TASK TO CARRY OUT: All lines below containing "generation" are to be listed.

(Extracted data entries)
──────

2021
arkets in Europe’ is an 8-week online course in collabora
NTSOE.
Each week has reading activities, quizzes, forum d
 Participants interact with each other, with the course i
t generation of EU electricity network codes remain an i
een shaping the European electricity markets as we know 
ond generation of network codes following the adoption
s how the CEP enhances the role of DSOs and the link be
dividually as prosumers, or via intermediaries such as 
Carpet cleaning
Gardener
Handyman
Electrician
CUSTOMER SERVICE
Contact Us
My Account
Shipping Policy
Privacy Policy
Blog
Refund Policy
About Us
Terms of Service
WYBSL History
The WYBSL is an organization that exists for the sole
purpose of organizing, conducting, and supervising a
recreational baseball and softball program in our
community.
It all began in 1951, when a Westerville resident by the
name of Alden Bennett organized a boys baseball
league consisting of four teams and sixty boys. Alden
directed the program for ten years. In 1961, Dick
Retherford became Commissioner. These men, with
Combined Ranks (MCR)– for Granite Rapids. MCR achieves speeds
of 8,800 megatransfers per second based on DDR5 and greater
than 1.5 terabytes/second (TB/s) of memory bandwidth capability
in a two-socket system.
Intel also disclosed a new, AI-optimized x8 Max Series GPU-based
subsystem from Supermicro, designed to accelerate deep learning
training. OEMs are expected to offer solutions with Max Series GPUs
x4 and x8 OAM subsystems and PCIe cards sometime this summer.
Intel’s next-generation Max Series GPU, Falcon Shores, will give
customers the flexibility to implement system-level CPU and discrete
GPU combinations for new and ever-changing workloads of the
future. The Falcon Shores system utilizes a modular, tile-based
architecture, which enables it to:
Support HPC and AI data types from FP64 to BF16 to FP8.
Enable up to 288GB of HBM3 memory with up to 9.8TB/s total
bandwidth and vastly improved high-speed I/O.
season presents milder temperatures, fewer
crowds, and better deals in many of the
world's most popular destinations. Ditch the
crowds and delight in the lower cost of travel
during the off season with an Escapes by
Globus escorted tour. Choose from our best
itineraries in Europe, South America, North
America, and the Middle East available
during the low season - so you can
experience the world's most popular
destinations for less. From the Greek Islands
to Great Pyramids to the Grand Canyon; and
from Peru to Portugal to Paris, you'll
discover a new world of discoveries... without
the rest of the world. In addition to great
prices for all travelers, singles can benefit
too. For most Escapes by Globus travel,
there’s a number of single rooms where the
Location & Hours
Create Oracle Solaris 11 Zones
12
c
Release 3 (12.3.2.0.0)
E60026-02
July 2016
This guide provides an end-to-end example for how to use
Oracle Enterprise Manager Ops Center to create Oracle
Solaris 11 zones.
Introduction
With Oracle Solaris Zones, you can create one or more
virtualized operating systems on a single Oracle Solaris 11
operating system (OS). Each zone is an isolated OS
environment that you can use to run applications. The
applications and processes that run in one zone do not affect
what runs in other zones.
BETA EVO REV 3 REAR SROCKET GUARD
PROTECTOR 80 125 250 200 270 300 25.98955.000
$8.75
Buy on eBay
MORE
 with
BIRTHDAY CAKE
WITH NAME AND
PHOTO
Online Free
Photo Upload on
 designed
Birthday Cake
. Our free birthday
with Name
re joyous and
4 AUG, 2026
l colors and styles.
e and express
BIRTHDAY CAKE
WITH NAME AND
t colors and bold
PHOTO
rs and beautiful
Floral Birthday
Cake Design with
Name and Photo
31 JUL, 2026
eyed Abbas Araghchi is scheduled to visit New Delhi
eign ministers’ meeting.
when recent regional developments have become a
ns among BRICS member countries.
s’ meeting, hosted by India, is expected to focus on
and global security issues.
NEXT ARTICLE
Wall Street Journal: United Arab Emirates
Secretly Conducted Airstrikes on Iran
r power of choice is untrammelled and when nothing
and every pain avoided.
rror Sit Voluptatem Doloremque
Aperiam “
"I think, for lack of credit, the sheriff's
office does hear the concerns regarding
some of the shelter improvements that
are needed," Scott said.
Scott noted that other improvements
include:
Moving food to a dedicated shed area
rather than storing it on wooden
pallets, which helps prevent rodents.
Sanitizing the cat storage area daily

──────

ANSWER TO THE EXERCISE:
t generation of EU electricity network codes remain an i
ond generation of network codes following the adoption
Intel’s next-generation Max Series GPU, Falcon Shores, will give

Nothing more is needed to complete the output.